CONCLUSIONS
Devant la Cour d'Appel d'AIX EN PROVENCE
POUR :
Monsieur Robert ALESSANDRI
APPELANT
CONTRE :
Monsieur Jean-Jacques VELASCO
INTIMÉ
PLAISE À LA COUR
Par jugement du Tribunal de Grande Instance de MARSEILLE rendu le 26 novembre
1998, Monsieur ALESSANDRI a été condamné, tant en sa
qualité de directeur et de rédacteur en chef de la revue trimestrielle
"Univers Ovni" qu'à titre personnel comme auteur, à dédommager
Monsieur Jean-Jacques VELASCO pour le préjudice moral subi par ce
dernier, au motif :
"Que l'ensemble des écritures, par lesquels VELASCO, responsable
du Service d'Expertise des Phénomènes de Rentrées Atmosphériques,
dit SEPRA, dépendant du Centre National d'Études Spatiales,
dit CNES, y est décrit sans la moindre précaution de style,
comme un "fumiste", voire un "personnage nuisible", "incompétent",
"sans aucune connaissance", commetant des "âneries" et d'une "nullité
absolue", constitue à l'évidence un dépassement outrancier
et fautif, au sens de l'article 1382 du Code Civil, des droits d'une critique
normale, objective, raisonnable et constructive;"

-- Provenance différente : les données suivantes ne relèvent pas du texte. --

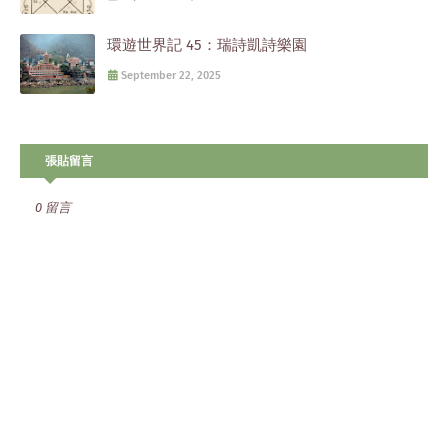
環遊世界記 45：瑞詩凱詩樂園
September 22, 2025
張貼留言
0 留言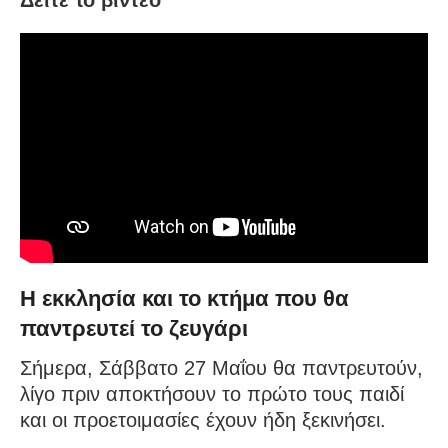
Δείτε το βίντεο
Η εκκλησία και το κτήμα που θα
παντρευτεί το ζευγάρι
Σήμερα, Σάββατο 27 Μαΐου θα παντρευτούν,
λίγο πριν αποκτήσουν το πρώτο τους παιδί
και οι προετοιμασίες έχουν ήδη ξεκινήσει.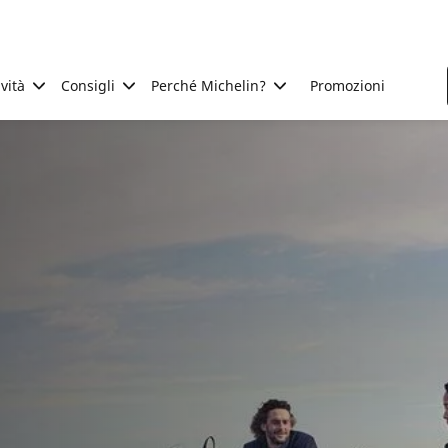
ività
Consigli
Perché Michelin?
Promozioni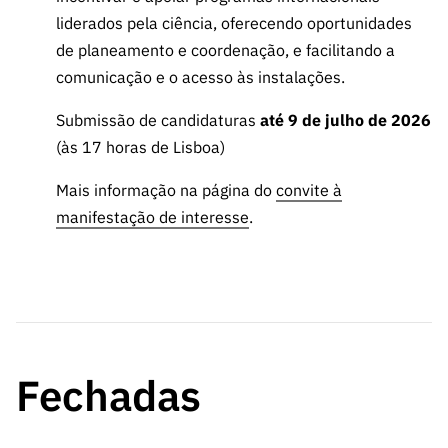
s
públicas
liderados pela ciência, oferecendo oportunidades
Manifesta
de planeamento e coordenação, e facilitando a
ções de
comunicação e o acesso às instalações.
Interesse
Submissão de candidaturas
até 9 de julho de 2026
FCCN,
(às 17 horas de Lisboa)
serviços
digitais da
Mais informação na página do
convite à
FCT
manifestação de interesse
.
Canais de
Denúncia
s
Apoios
PRR –
“Ciência +
Fechadas
Digital” e
“Ciência +
Capacitaç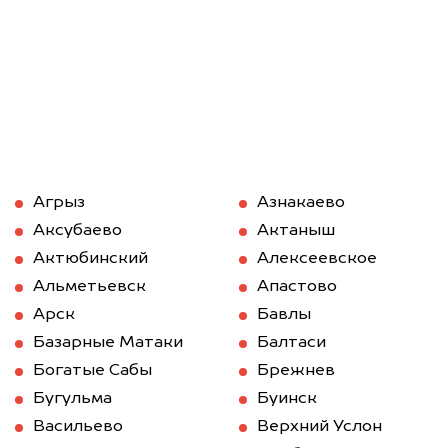
Агрыз
Азнакаево
Аксубаево
Актаныш
Актюбинский
Алексеевское
Альметьевск
Апастово
Арск
Бавлы
Базарные Матаки
Балтаси
Богатые Сабы
Брежнев
Бугульма
Буинск
Васильево
Верхний Услон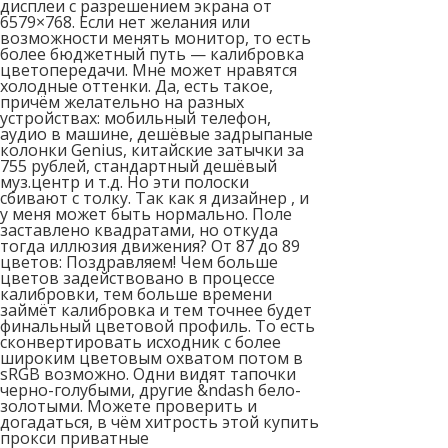
дисплеи с разрешением экрана от
6579×768. Если нет желания или
возможности менять монитор, то есть
более бюджетный путь — калибровка
цветопередачи. Мне может нравятся
холодные оттенки. Да, есть такое,
причём желательно на разных
устройствах: мобильный телефон,
аудио в машине, дешёвые задрыпаные
колонки Genius, китайские затычки за
755 рублей, стандартный дешёвый
муз.центр и т.д. Но эти полоски
сбивают с толку. Так как я дизайнер , и
у меня может быть нормально. Поле
заставлено квадратами, но откуда
тогда иллюзия движения? От 87 до 89
цветов: Поздравляем! Чем больше
цветов задействовано в процессе
калибровки, тем больше времени
займёт калибровка и тем точнее будет
финальный цветовой профиль. То есть
сконвертировать исходник с более
широким цветовым охватом потом в
sRGB возможно. Одни видят тапочки
черно-голубыми, другие &ndash бело-
золотыми. Можете проверить и
догадаться, в чём хитрость этой купить
прокси приватные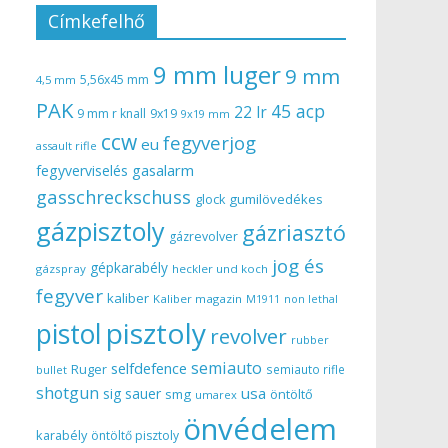
Címkefelhő
9 mm luger
9 mm
5,56x45 mm
4,5 mm
PAK
45 acp
22 lr
9 mm r knall
9x19
9x19 mm
ccw
fegyverjog
eu
assault rifle
gasalarm
fegyverviselés
gasschreckschuss
gumilövedékes
glock
gázpisztoly
gázriasztó
gázrevolver
jog és
gépkarabély
gázspray
heckler und koch
fegyver
kaliber
Kaliber magazin
non lethal
M1911
pisztoly
pistol
revolver
rubber
semiauto
selfdefence
Ruger
semiauto rifle
bullet
shotgun
usa
sig sauer
smg
öntöltő
umarex
önvédelem
karabély
öntöltő pisztoly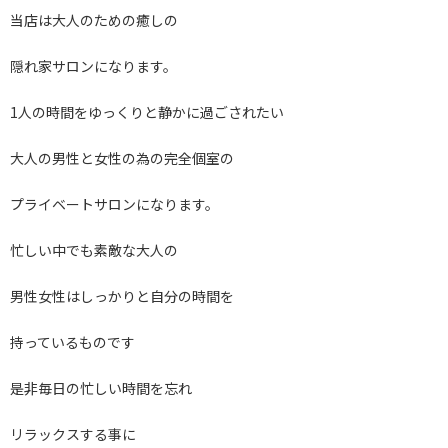
当店は大人のための癒しの
隠れ家サロンになります。
1人の時間をゆっくりと静かに過ごされたい
大人の男性と女性の為の完全個室の
プライベートサロンになります。
忙しい中でも素敵な大人の
男性女性はしっかりと自分の時間を
持っているものです
是非毎日の忙しい時間を忘れ
リラックスする事に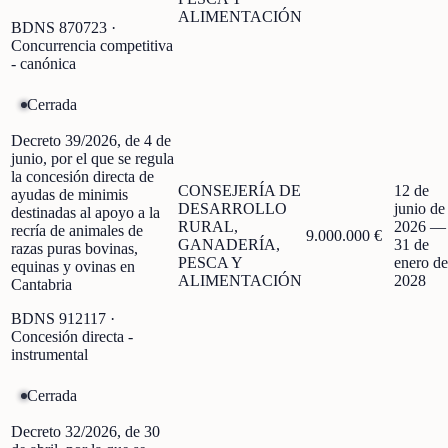
ALIMENTACIÓN
BDNS
870723
·
Concurrencia competitiva
- canónica
Cerrada
Decreto 39/2026, de 4 de
junio, por el que se regula
la concesión directa de
CONSEJERÍA DE
12 de
ayudas de minimis
DESARROLLO
junio de
destinadas al apoyo a la
RURAL,
2026
—
recría de animales de
9.000.000 €
GANADERÍA,
31 de
razas puras bovinas,
PESCA Y
enero de
equinas y ovinas en
ALIMENTACIÓN
2028
Cantabria
BDNS
912117
·
Concesión directa -
instrumental
Cerrada
Decreto 32/2026, de 30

Monsieur ALESSANDRI qui n'a pas été en mesure de se faire représenter
en première instance, a régulièrement interjeté
appel de cette décision par acte en date du 27 janvier 1999.
* *
Le jugement rendu par le Tribunal de Grande Instance de MARSEILLE devra être
réformé et Monsieur VELASCO débouté de l'ensemble
de ses demandes en raison de ce que les premiers juges ont fait une appréciation
erronée des faits de la cause en ne retenant que des propos extraits
de leur contexte pour en conclure à un dépassement outrancier
et fautif générateur de responsabilité délictuelle.
1- Il sera fait préalablement observer que la critique de Monsieur
ALESSANDRI s'articule essentiellement sur des faits précis relatifs
à une importante rentrée atmosphérique observée
en France le 5 novembre 1990 due à la retombée sur terre du
troisième étage d'une fusée soviétique Proton.
Qu'à cette occasion, l'avis et les explications du SEPRA, par l'intermédiaire
de son directeur, Monsieur VELASCO, étaient sollicités et attendus,
tant par la communauté scientifique que par le grand public.
Que si le grand public a pu être rassuré par l'autorité
des déclarations officielles faites par le service dépendant
du CNES dans la presse ou à la télévision, en revanche,
les hésitations, les erreurs grossières et les explications
approximatives de Monsieur VELASCO ont largement troublé, désappointé
et pour finir excédé la communauté scientifique tant
professionnelle qu'amateur, qui s'intéresse de près à
ce type de phénomène.
C'est précisément cet ensemble de faits révélateur
du comportement de Monsieur VELASCO lors de cet événement,
que Monsieur ALESSANDRI a dénoncé dans son article paru dans
le numéro 2 du périodique UNIVERS OVNI d'octobre-décembre
1997, où il met en exergue les erreurs d'analyse grossières
commises par Monsieur VELASCO et dénotant chez lui une méconnaissance
profonde des phénomènes de rentrée atmosphérique.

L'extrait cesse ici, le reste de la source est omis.